__Exercise aim__
When the line containing "显失公平，且违约金数额计算明显不当，推动该部门" appears in the data below, begin copying there and stop only after the line containing "开展涉企行政复议决定履行专项监督工作，对全国20".

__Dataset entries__
------

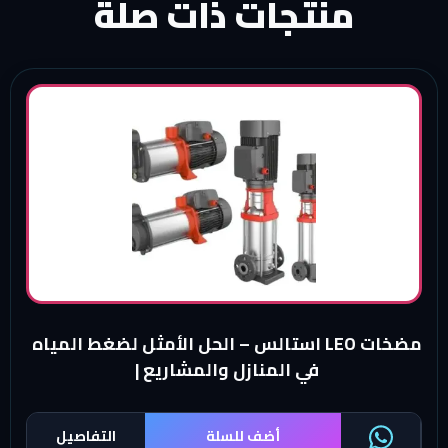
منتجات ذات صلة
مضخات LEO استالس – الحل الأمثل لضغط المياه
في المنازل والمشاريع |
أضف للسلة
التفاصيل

------

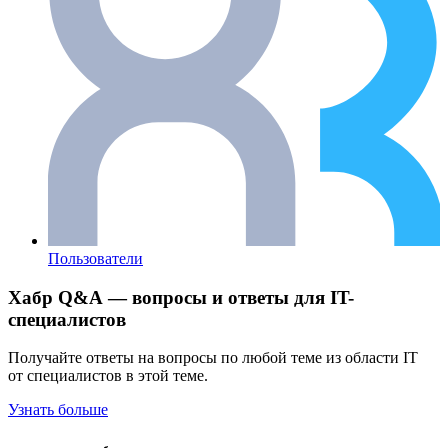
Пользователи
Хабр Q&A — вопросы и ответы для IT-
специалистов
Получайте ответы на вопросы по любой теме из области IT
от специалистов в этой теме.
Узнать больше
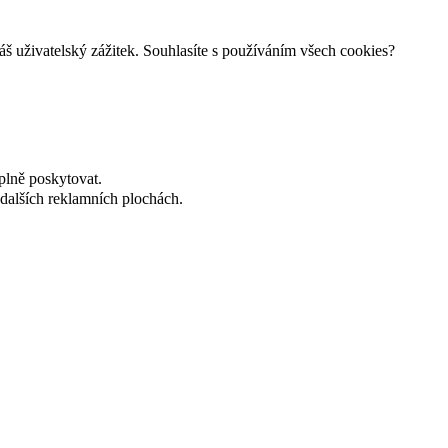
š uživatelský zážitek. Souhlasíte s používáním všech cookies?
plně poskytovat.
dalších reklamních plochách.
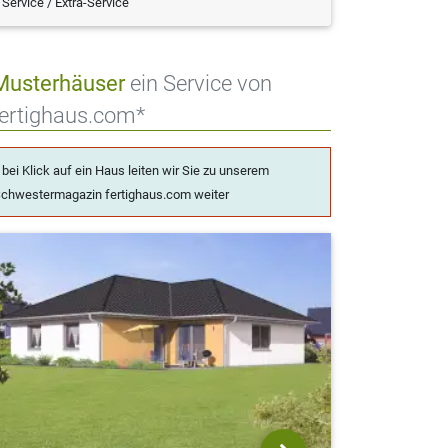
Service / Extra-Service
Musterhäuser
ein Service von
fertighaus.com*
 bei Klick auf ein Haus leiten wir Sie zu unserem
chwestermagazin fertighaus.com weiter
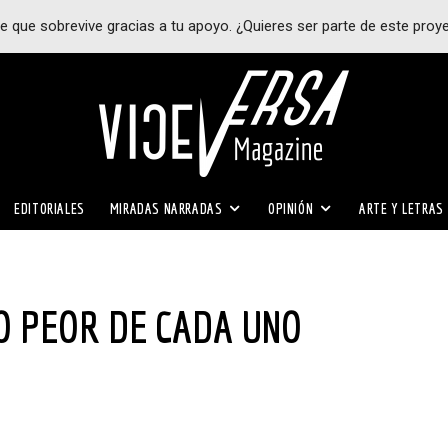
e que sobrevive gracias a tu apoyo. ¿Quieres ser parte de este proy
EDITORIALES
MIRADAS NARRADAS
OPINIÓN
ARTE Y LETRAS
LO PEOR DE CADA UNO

------

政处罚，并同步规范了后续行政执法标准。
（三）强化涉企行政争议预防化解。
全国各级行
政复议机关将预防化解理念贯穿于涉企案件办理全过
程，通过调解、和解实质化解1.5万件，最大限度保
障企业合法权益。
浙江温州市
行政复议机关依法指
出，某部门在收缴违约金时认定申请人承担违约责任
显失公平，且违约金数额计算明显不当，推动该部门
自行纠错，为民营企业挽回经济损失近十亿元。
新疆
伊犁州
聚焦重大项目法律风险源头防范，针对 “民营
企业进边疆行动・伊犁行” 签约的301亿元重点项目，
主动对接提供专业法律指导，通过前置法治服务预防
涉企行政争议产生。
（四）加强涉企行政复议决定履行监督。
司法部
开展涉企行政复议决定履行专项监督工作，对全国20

------

__Answer space__
显失公平，且违约金数额计算明显不当，推动该部门
自行纠错，为民营企业挽回经济损失近十亿元。
新疆
伊犁州
聚焦重大项目法律风险源头防范，针对 “民营
企业进边疆行动・伊犁行” 签约的301亿元重点项目，
主动对接提供专业法律指导，通过前置法治服务预防
涉企行政争议产生。
（四）加强涉企行政复议决定履行监督。
司法部
开展涉企行政复议决定履行专项监督工作，对全国20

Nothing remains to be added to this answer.